Problem to solve:
For this exercise, transcribe all the entries exactly as given and omit the images.

Dataset entries:
★ ★ ★ ★ ★
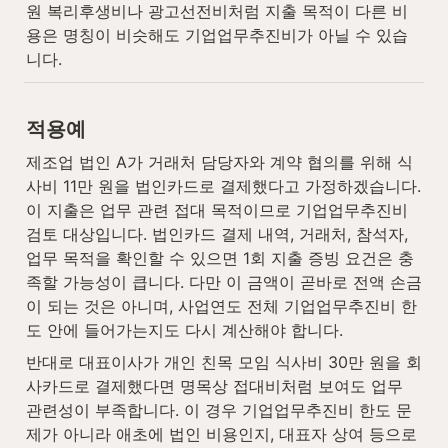
원 복리후생비나 광고선전비처럼 지출 목적이 다른 비
용은 명칭이 비슷해도 기업업무추진비가 아닐 수 있습
니다.
적용예
제조업 법인 A가 거래처 담당자와 계약 협의를 위해 식
사비 11만 원을 법인카드로 결제했다고 가정하겠습니다. 
이 지출은 업무 관련 접대 목적이므로 기업업무추진비 
검토 대상입니다. 법인카드 결제 내역, 거래처, 참석자, 
업무 목적을 확인할 수 있으면 1회 지출 증빙 요건은 충
족할 가능성이 큽니다. 다만 이 금액이 곧바로 전액 손금
이 되는 것은 아니며, 사업연도 전체 기업업무추진비 한
도 안에 들어가는지도 다시 계산해야 합니다.
반대로 대표이사가 개인 친목 모임 식사비 30만 원을 회
사카드로 결제했다면 명목상 접대비처럼 보여도 업무 
관련성이 부족합니다. 이 경우 기업업무추진비 한도 문
제가 아니라 애초에 법인 비용인지, 대표자 상여 등으로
★ ★ ★ ★ ★
Exercise output:
원 복리후생비나 광고선전비처럼 지출 목적이 다른 비
용은 명칭이 비슷해도 기업업무추진비가 아닐 수 있습
니다.
적용예
제조업 법인 A가 거래처 담당자와 계약 협의를 위해 식
사비 11만 원을 법인카드로 결제했다고 가정하겠습니다. 
이 지출은 업무 관련 접대 목적이므로 기업업무추진비 
검토 대상입니다. 법인카드 결제 내역, 거래처, 참석자, 
업무 목적을 확인할 수 있으면 1회 지출 증빙 요건은 충
족할 가능성이 큽니다. 다만 이 금액이 곧바로 전액 손금
이 되는 것은 아니며, 사업연도 전체 기업업무추진비 한
도 안에 들어가는지도 다시 계산해야 합니다.
반대로 대표이사가 개인 친목 모임 식사비 30만 원을 회
사카드로 결제했다면 명목상 접대비처럼 보여도 업무 
관련성이 부족합니다. 이 경우 기업업무추진비 한도 문
제가 아니라 애초에 법인 비용인지, 대표자 상여 등으로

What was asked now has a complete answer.